Protecting our outdoor spaces is not a partisan issue. We need to
work together to ensure the preservation of our environment for future
generations to enjoy. As the mother of a second grader and a fifth
grader, a big part of my kids' life too is enjoying the beauty of New
Hampshire. I know that if we reauthorize the Land and Water
Conservation Fund, not only in New Hampshire but across this country,
we will continue to preserve the beauty of our country and the open
spaces so that everyone can enjoy them and get the exercise and be
healthy and enjoy the clean, fresh air they have an opportunity to
breathe, as well as our beautiful forests and beautiful lands in this
country.
LWCF also has funds granted to the Forest Legacy Program, which has
helped conserve New Hampshire's forests, supporting our forest products
industry, and aiding wildlife preservation, to make sure we have
healthy, working forests, which is so important to our forest industry.
[[Page S7024]]
I call on my colleagues to act immediately to reauthorize this
essential program, which has helped preserve the beauty of New
Hampshire and our Nation. This is one that I hope, with pending
legislation we bring to the floor, we will include a vote on
reauthorizing the Land and Water Conservation Fund. Our country is
beautiful, and this money was specially designated for this purpose. We
should stop diverting it. We should continue to use it for this very
purpose so that everyone can enjoy the great outdoors and the beauty of
the United States of America.
Thank you, Mr. President.
I yield the floor.
Mr. DAINES. Mr. President, I wish to thank Senator Ayotte for her
great comments and for speaking as well about her heritage that has
been passed down in New Hampshire.
In this picture, this is not a selfie that was taken with a selfie
stick. The reason we happened to have this picture is that we had our
son along.

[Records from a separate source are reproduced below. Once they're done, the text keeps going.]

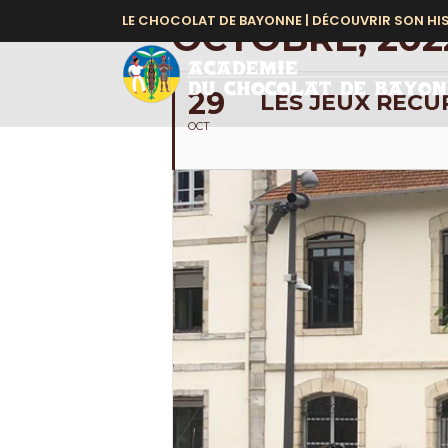
LE CHOCOLAT DE BAYONNE |
DÉCOUVRIR SON HI
OCTOBRE, 202
29
LES JEUX RECUP
OCT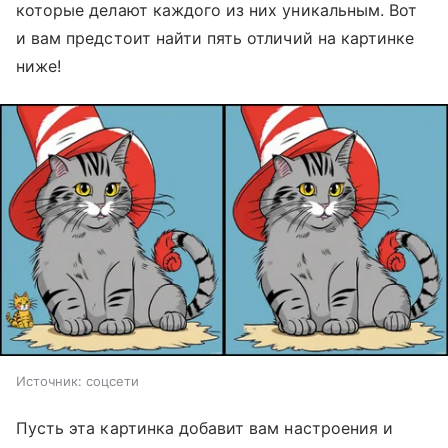
которые делают каждого из них уникальным. Вот
и вам предстоит найти пять отличий на картинке
ниже!
Источник:
соцсети
Пусть эта картинка добавит вам настроения и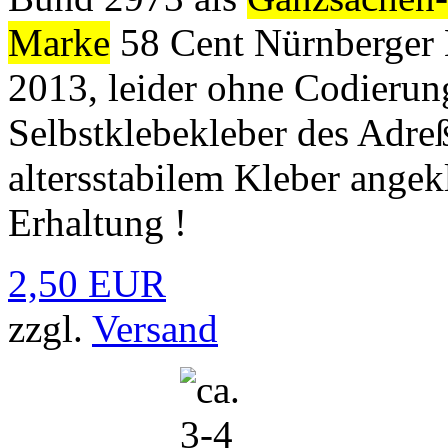
Marke
58 Cent Nürnberger B
2013, leider ohne Codierun
Selbstklebekleber des Adreß
altersstabilem Kleber angekl
Erhaltung !
2,50 EUR
zzgl.
Versand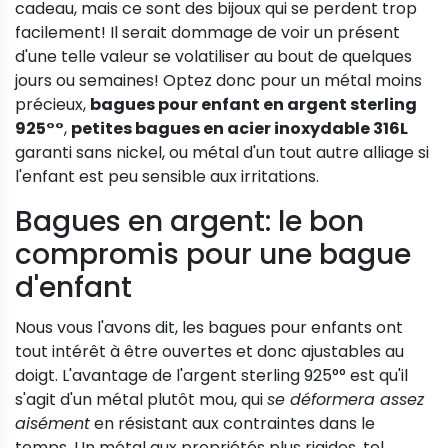
cadeau, mais ce sont des bijoux qui se perdent trop
facilement! Il serait dommage de voir un présent
d'une telle valeur se volatiliser au bout de quelques
jours ou semaines! Optez donc pour un métal moins
précieux,
bagues pour enfant en argent sterling
925°°
,
petites bagues en acier inoxydable 316L
garanti sans nickel, ou métal d'un tout autre alliage si
l'enfant est peu sensible aux irritations.
Bagues en argent: le bon
compromis pour une bague
d'enfant
Nous vous l'avons dit, les bagues pour enfants ont
tout intérêt à être ouvertes et donc ajustables au
doigt. L'avantage de l'argent sterling 925°° est qu'il
s'agit d'un métal plutôt mou, qui
se déformera assez
aisément
en résistant aux contraintes dans le
temps. Un métal aux propriétés plus rigides, tel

Our son took that picture of my wife Cindy, our dog Ruby,
and me.
These are lands that I hiked in when I was a little boy, when my
parents introduced me to the public lands of Montana wilderness areas.

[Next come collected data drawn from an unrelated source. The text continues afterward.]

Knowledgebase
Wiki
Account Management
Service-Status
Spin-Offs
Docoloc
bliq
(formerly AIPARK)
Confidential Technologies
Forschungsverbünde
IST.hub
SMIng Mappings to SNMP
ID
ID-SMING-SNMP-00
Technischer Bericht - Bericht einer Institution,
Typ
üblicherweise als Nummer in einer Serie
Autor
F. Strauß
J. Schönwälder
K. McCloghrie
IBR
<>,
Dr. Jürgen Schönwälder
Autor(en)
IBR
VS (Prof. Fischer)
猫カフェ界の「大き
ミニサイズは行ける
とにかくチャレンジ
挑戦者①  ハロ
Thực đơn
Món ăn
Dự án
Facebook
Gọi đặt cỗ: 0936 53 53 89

Outdoor heritage is an important part of who we are as Americans, as is
the importance of preserving and protecting our clean water and our
clean air.
I know our States' Governors don't want this program to lapse either.
In fact, in a letter sent yesterday from the National Governors
Association, they stated that a lapse in authorization would create
uncertainties for our States.
We can still do the right thing. We can still reauthorize this
important program.
There was an appropriations bill that was passed which gave us
funding at the same level we had from last year, at $306 million. It is
short of where I would like to have it, and I know it is short of where
Senator Ayotte would like to see it funded, but at least we held our
funding consistent with where we were at last year.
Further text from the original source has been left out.